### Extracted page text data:
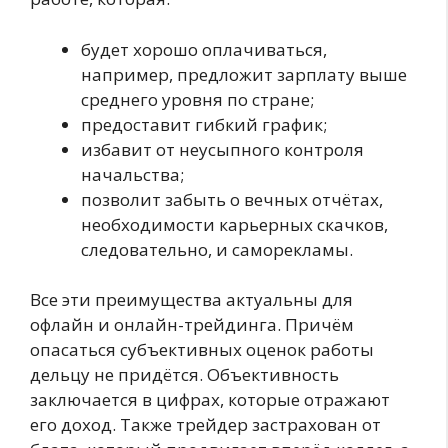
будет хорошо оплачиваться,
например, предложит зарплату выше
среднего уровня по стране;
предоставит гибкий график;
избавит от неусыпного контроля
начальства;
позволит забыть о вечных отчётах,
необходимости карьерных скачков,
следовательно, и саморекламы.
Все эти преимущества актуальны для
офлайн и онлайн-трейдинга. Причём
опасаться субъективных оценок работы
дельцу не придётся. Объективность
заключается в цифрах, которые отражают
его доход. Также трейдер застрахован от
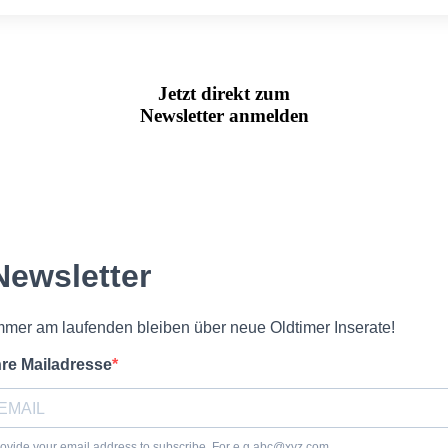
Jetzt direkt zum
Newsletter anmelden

### Task goal:
A faithful copy of the entries above is needed, one that contains no images.

### Response to this exercise:
будет хорошо оплачиваться,
например, предложит зарплату выше
среднего уровня по стране;
предоставит гибкий график;
избавит от неусыпного контроля
начальства;
позволит забыть о вечных отчётах,
необходимости карьерных скачков,
следовательно, и саморекламы.
Все эти преимущества актуальны для
офлайн и онлайн-трейдинга. Причём
опасаться субъективных оценок работы
дельцу не придётся. Объективность
заключается в цифрах, которые отражают
его доход. Также трейдер застрахован от
Jetzt direkt zum
Newsletter anmelden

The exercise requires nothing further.